State Of The Gyres

Published on August 14th, 2017

Our oceans and waterways cannot absorb the amount of plastic going into them. Here’s an update by Stacey Nedrow-Wigmore in BoatU.S. Magazine on the state of the gyres and a look at some of the ways we’re trying to clean them up.


Take a massive area of ocean. Add swirling currents from wind and the earth’s rotation. Gradually mix in plastics of all types and sizes. Bake well under ultraviolet rays while stirring continuously for decades. This is the not-so-tasty concoction that makes up our world’s gyres — the natural phenomenon of rotating currents that appear at 30 degrees north and south latitudes of the North and South Pacific, North and South Atlantic, and Indian oceans.

An estimated 8 million metric tons of plastic floating debris enters the oceans each year. Some washes back on our shores or sinks in coastal waters. The rest accumulates in the centers of these undefined gyres.

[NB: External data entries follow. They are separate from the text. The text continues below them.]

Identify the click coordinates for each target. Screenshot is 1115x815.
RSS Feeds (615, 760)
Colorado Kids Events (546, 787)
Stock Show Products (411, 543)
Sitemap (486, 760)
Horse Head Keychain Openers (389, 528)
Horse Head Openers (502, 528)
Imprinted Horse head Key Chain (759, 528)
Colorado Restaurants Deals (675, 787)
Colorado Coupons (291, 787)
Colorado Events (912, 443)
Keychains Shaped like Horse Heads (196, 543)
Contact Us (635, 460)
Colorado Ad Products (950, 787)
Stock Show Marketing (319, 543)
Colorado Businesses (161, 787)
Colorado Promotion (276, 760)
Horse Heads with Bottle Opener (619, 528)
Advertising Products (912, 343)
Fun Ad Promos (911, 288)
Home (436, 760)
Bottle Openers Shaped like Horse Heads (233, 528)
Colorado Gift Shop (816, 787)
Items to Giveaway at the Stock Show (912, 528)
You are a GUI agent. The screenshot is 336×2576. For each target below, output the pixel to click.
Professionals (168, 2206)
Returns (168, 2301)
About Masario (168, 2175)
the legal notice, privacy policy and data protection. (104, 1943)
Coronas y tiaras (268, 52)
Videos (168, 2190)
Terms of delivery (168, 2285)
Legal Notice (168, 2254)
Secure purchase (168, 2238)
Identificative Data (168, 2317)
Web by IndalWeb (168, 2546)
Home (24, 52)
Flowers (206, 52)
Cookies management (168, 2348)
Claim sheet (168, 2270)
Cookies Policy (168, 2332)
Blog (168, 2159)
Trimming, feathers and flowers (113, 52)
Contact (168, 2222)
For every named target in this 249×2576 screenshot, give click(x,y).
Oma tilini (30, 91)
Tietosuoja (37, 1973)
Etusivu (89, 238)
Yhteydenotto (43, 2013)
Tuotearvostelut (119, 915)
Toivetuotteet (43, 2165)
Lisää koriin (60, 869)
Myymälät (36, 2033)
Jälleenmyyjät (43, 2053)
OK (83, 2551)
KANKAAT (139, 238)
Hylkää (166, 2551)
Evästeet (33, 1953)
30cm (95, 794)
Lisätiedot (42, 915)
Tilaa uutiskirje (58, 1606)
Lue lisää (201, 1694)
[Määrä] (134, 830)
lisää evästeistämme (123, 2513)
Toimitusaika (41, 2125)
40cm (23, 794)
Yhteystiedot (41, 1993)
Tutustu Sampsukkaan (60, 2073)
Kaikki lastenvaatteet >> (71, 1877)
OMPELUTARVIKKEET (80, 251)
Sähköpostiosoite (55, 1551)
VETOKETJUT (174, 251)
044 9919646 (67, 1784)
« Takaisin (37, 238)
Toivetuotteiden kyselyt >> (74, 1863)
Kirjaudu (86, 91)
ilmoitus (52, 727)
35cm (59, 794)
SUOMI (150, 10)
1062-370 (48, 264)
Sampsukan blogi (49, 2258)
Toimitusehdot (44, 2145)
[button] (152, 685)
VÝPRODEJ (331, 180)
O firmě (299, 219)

Called “garbage patches,” they’re not so much islands of trash as many people imagine, but instead they’re “like pepper flakes swirling in soup,” according to Sarah Lowe of the National Oceanic and Atmospheric Administration (NOAA) Marine Debris Program.

Sizing Up The Problem
Though plastics are spread throughout all the oceans, the “Great Pacific Garbage Patch” is probably the best known and most studied due to its location between California and Hawaii. It was first named and publicized in 1997 by a boater, Captain Charles Moore, on his return voyage from the Transpac sailboat race. He encountered piece after piece of plastic waste floating by. Two years later he founded Algalita, a marine research and education organization focusing on plastic pollution and its impacts on marine life and ecosystems.

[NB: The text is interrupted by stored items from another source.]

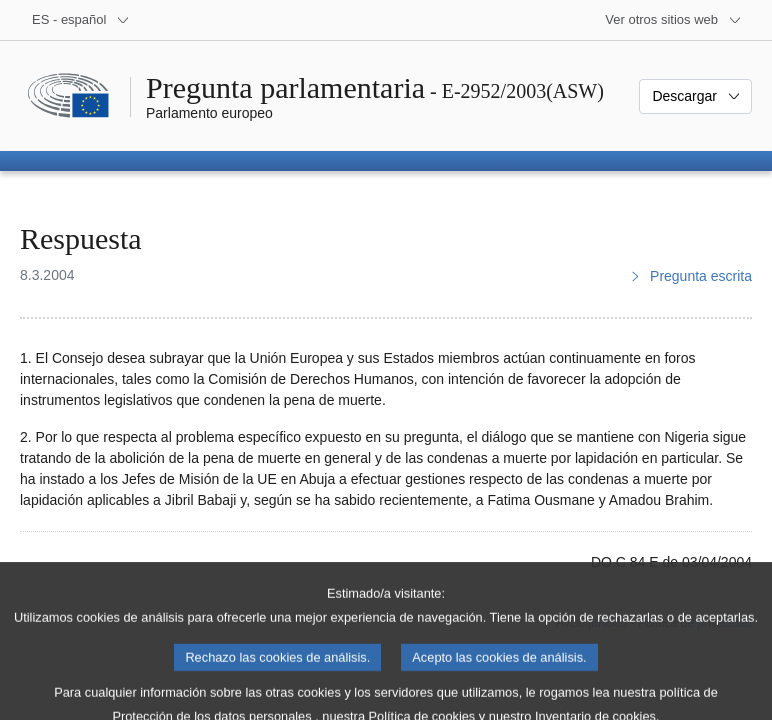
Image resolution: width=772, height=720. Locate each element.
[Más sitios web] (673, 20)
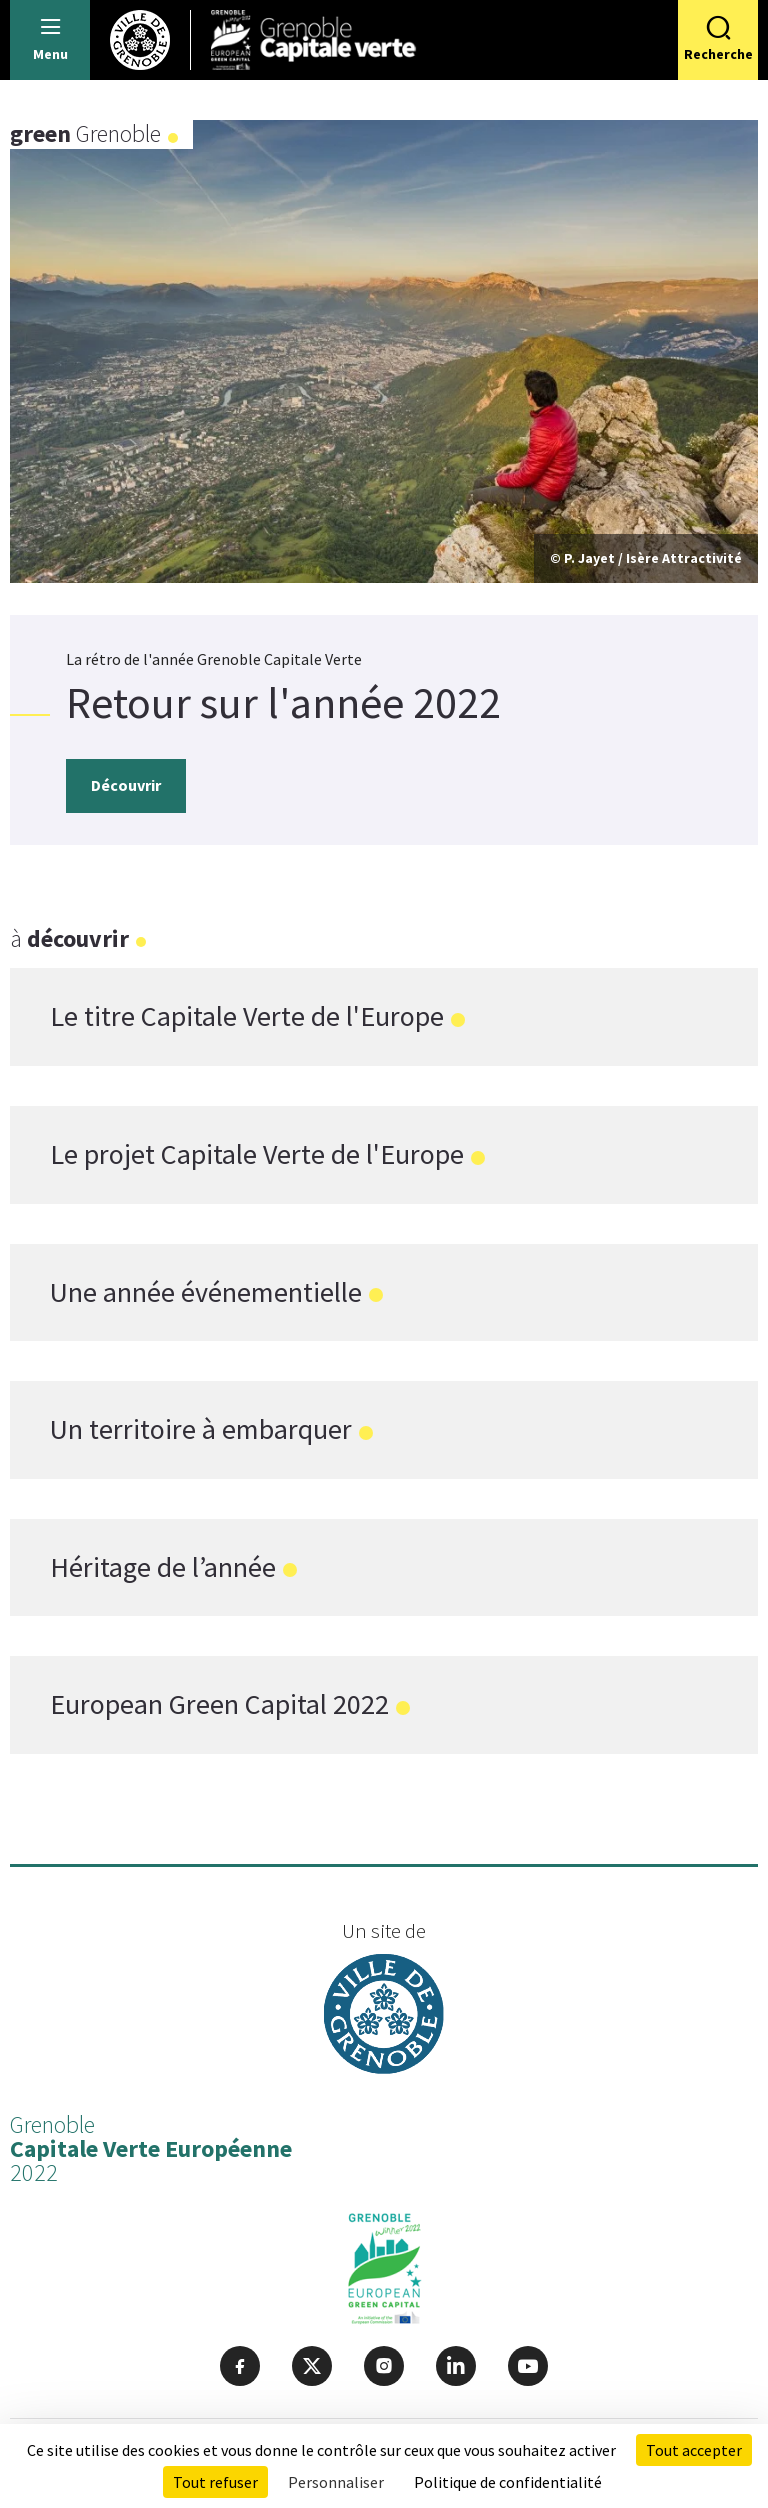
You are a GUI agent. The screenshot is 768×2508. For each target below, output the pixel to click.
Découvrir (126, 785)
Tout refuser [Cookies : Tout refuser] (215, 2482)
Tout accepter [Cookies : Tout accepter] (694, 2450)
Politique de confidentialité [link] (508, 2482)
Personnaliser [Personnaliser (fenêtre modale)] (336, 2482)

The actual size of these gyres cannot be precisely measured because the borders and content constantly change with ocean currents and winds. But we do know that the North Pacific subtropical convergence zone (created by the interaction of the California, North Equatorial, Kuroshiro, and North Pacific currents) for instance, is roughly estimated to be around 7.7 million square miles — an area approximately the size of Canada and the U.S. together.

Algalita is preparing to publish a 15-year retrospective study that reveals a significant increase in the amount of garbage in the gyres. Education director Anika Ballent reports that 15 years ago, Algalita took samples in 11 areas of the North Pacific gyre and counted the number of plastic pieces per square kilometer. Ballent reports that, at that time, they found six times more plastic than plankton. By 2014, similar sampling methods showed the plastic-to-plankton ratio had increased tenfold — 63 times more plastic than plankton.